PASA warned that asking all schemes to produce a benefits statement at the same time would risk a “serious capacity crunch”.
In a paper published last week (December 17), the industry body made a number of recommendations to make the implementation of statements season as easy as possible.
PASA has previously warned statements season itself could cause “significant difficulties, additional and unnecessary costs, and adverse implications” for schemes.
But pensions minister Guy Opperman believes sending everyone simpler annual statement at the same time would lead to conversations about pensions in the pub, which he endorses.
To help diffuse the situation PASA said statements season could be a period of three months, which would be “more effective than a shorter window” and “ensure a better experience and allow the industry to provide savers with the support they need”.
Though noting there was no “perfect time” in which to place a statements season, it recommended the three months should last from September to November, avoiding the start of the calendar year, the summer holidays and the Christmas period, all of which are busy enough already.
It noted the “strongest feelings” evoked by the statements season proposals concerned the format of the statements themselves — specifically, whether they would be sent on paper or digitally.
PASA recommended digital statements but it appears the government is unwilling to write off paper based ones.
Opperman had told a Work and Pensions Committee hearing in November: “Clearly, online versions are very important — dashboards will be crucial.
"But are you seriously saying that your elderly mum or dad, or my elderly mum or dad, and the vast cohort of pensioners out there who are not computer literate let alone unable to understand a savings app or a banking app and a pensions app going forward are [not going] to benefit from this?
“We will require written pension statements for some considerable period of time to come. That is absolutely clear.”
PASA argued that paper-based statements would run contrary to government policy around encouraging digital communications, preparing dashboards data, and minimising carbon footprints.
It also argued statements season information and the definitions underpinning it should align with the pensions dashboards, not least to avoid “saver confusion”.

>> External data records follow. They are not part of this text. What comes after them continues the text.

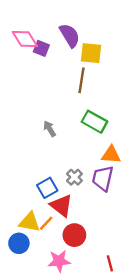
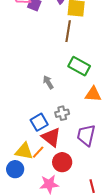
gray arrow: (50, 129) -> (48, 82), moved
gray cross: (74, 177) -> (62, 113), turned 32
purple trapezoid: (103, 178) -> (86, 135), moved

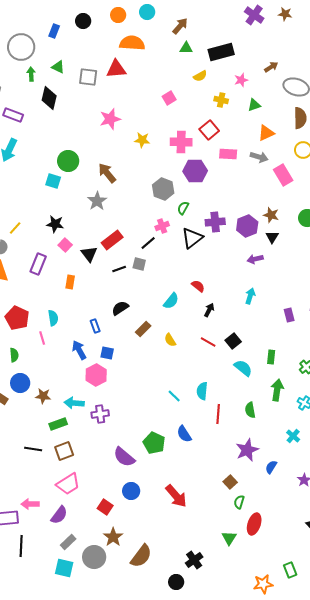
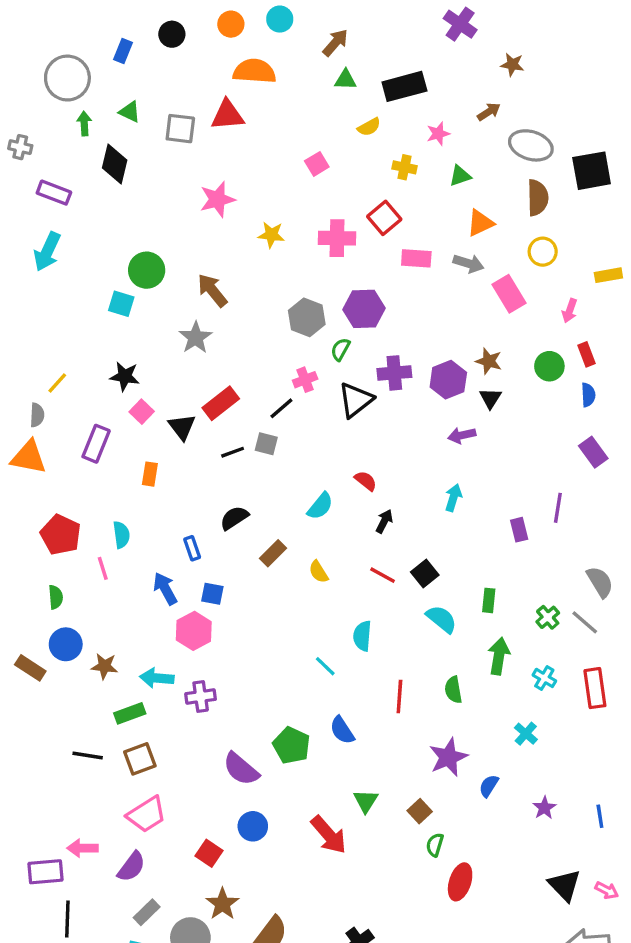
brown star: (285, 14) -> (512, 65), moved
purple hexagon: (195, 171) -> (364, 309), moved
cyan semicircle: (202, 391) -> (362, 636), moved
green triangle: (229, 538) -> (366, 801), moved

It also disagreed with proposals that would require trustees to change their current valuation dates, as these would be unnecessary, costly and disruptive, it said.
Finally, it recommended that any implementation date chosen by the government must account for “other time-critical pension projects”, with PASA preferring autumn 2023 as it would allow administrators to prepare and test their systems.
“An early launch of a statements season could compromise the ability of administrators to effectively manage other recent and upcoming policy changes during 2022, including new rules on transfers out, production of simpler annual benefit statements, dashboards compliance and the upcoming nudge to guidance,” it said.